» Action item: Reproduce exactly the line that contains "said New York state" and all lines that follow it in the records below, ending with the last one.

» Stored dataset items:
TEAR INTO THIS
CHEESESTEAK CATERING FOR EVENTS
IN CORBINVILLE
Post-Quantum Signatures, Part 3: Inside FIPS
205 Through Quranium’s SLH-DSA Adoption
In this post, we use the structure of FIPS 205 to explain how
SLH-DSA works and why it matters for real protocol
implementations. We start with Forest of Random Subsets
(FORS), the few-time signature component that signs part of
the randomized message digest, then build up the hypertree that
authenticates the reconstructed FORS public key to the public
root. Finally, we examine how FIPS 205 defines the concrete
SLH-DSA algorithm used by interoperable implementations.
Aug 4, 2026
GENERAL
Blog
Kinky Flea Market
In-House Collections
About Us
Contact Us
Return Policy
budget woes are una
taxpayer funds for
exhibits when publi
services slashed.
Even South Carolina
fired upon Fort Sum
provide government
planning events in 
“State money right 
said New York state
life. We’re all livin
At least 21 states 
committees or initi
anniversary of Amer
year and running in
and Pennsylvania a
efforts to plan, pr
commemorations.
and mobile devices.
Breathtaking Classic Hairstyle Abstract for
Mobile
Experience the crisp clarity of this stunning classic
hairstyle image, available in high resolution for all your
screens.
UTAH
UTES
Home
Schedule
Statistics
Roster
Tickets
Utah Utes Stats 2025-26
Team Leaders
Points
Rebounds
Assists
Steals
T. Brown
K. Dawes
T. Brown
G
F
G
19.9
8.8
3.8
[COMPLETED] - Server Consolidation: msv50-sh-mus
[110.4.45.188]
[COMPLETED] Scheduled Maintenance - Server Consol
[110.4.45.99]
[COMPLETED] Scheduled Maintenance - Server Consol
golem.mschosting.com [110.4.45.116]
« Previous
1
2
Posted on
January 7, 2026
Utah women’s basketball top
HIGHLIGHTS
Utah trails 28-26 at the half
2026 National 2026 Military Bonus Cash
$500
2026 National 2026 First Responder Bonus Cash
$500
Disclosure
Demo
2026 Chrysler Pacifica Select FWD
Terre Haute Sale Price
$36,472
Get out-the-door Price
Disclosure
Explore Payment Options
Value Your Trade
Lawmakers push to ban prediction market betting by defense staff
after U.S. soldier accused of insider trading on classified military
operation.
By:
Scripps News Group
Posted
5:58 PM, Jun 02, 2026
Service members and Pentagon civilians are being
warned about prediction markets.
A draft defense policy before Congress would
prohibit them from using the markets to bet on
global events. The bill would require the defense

» Answer space:
said New York state
life. We’re all livin
At least 21 states 
committees or initi
anniversary of Amer
year and running in
and Pennsylvania a
efforts to plan, pr
commemorations.
and mobile devices.
Breathtaking Classic Hairstyle Abstract for
Mobile
Experience the crisp clarity of this stunning classic
hairstyle image, available in high resolution for all your
screens.
UTAH
UTES
Home
Schedule
Statistics
Roster
Tickets
Utah Utes Stats 2025-26
Team Leaders
Points
Rebounds
Assists
Steals
T. Brown
K. Dawes
T. Brown
G
F
G
19.9
8.8
3.8
[COMPLETED] - Server Consolidation: msv50-sh-mus
[110.4.45.188]
[COMPLETED] Scheduled Maintenance - Server Consol
[110.4.45.99]
[COMPLETED] Scheduled Maintenance - Server Consol
golem.mschosting.com [110.4.45.116]
« Previous
1
2
Posted on
January 7, 2026
Utah women’s basketball top
HIGHLIGHTS
Utah trails 28-26 at the half
2026 National 2026 Military Bonus Cash
$500
2026 National 2026 First Responder Bonus Cash
$500
Disclosure
Demo
2026 Chrysler Pacifica Select FWD
Terre Haute Sale Price
$36,472
Get out-the-door Price
Disclosure
Explore Payment Options
Value Your Trade
Lawmakers push to ban prediction market betting by defense staff
after U.S. soldier accused of insider trading on classified military
operation.
By:
Scripps News Group
Posted
5:58 PM, Jun 02, 2026
Service members and Pentagon civilians are being
warned about prediction markets.
A draft defense policy before Congress would
prohibit them from using the markets to bet on
global events. The bill would require the defense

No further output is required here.